KOBANI - Joint Staff Director Lieutenant General Kenneth F. McKenzie Jr told reporters on Thursday that the Syrian government forces have difficulties holding territory in areas captured from ISIS in Deir ez-Zour.
“As Syrian state forces supported by Russia have moved to the West, they have found it increasingly difficult to actually to provide a hold force.” he said. McKenzie questioned whether or not the lack of “relative affection” that the people of the region have towards the Regime might be a factor in the difficulties of the Syrian Arab Army.
It is a problem that US-backed forces such as the Syrian Democratic Forces (SDF) aren’t coming across. Complaints of the Syrian Army’s advances not being effective are also coming from political analysts.
Hassan Hassan, a senior fellow at the Tahrir Institute for Middle East Policy in an opinion-piece for the National, argued that a counter-offensive by ISIS also showed that the regime is unable to hold its ground.
“ISIL recaptured several enemy outposts and the pro-government force’s defences began to crumble in some areas. The counterattacks significantly disrupted the flow of the Russian and Iranian plan for Deir Ezzor, and demonstrated that the gains made in that region were fragile and largely inflated,” he wrote.
How precisely does the SDF avoid falling into some of these same pitfalls? According to Nicholas A Heras, a Middle East Fellow at the Center for a New American Security, “The SDF has a model for establishing rapport with the local population in areas it conquers from ISIS, which are local councils that are representative of the population in the area.”
This grassroots approach separates it from the Syrian Regimes efforts to win the support of the population.

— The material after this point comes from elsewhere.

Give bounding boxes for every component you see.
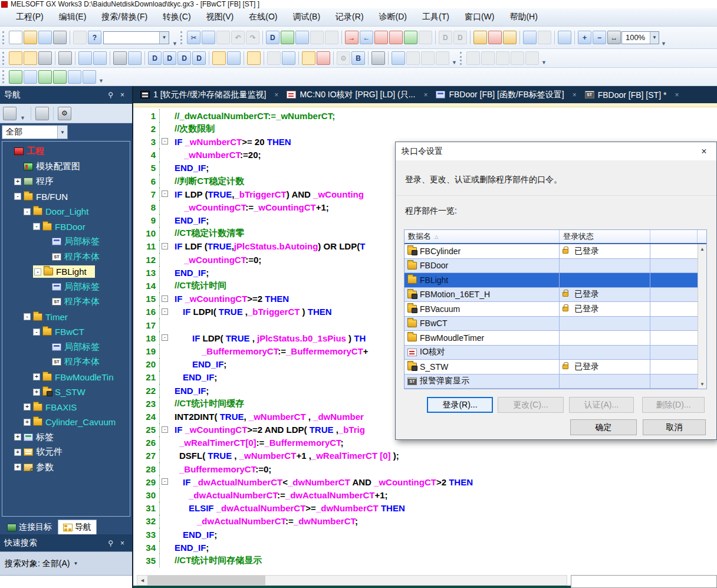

“ This model is superior to the "reconciliation" model of the Assad government and its allies, which is essentially placing siege on a local community, and then allowing it a short-term autonomy until Assad aligned forces move into it,” he told the Region.
The next question that confronts the SDF is whether this model will be successful as they move forward in Deir-Ezzor.
“While the SDF model has been successful in places with complex communal dynamics such as Manbij, it will still be challenged in eastern Syria, particularly Deir Azzour. In Deir Azzour, complex tribal politics and the presence of a network of ISIS sleeper cells waiting to be activated all await the SDF. That is why the SDF must bring into Deir Azzour a unified Deir Azzour Military Council made up of the different tribes, all organized with a coherent structure that is ready to support the local councils model that the SDF builds in the wake of ISIS,” Heras told the Region.
“If the Deir Azzour Military Council is not stable from the first days the SDF is in Deir Azzour, and is riven with tribal in-fighting, disaster would be stalking the SDF efforts to hold eastern Syria,” he added.
Many civilians from Deir Ar-Zour interviewed by the Region in a camp for displaced people in Ain al Issa, expressed their hopes that the SDF will control their areas.
“We’ll go back if its controlled by SDF,” Ali (24) a civilian from the countryside of Deir ar-Zour said. “But the regime is like ISIS.”
Especially many young men say they will not go back fearing the military service of the Assad Government.
Hassan (35) from the town of Maadan not very far from Deir ar-Zour said he will not go back to Maadan after its controlled by the Assad Government.
“Maybe now Daash is better than the regime. Their fighters are not Syrian, but Iraqi, Iranian, Afghani,” he added.
He said that while ISIS also kills people, the regime also kills civilians and steal their belongings.
The SDF forces on 9 September launched the Jazeera Storm to liberate the Deir ez-Zor, which led to tensions between the Russian-backed regime forces and the US-backed SDF over who controls the oil-rich region.
On 25 September, the SDF accused the Russian government of bombing SDF positions which killed one of it’s fighters and injured two.
Previously during the Raqqa operation, a regime jet that attacked SDF forces was shot down by the US-led coalition on 18 June.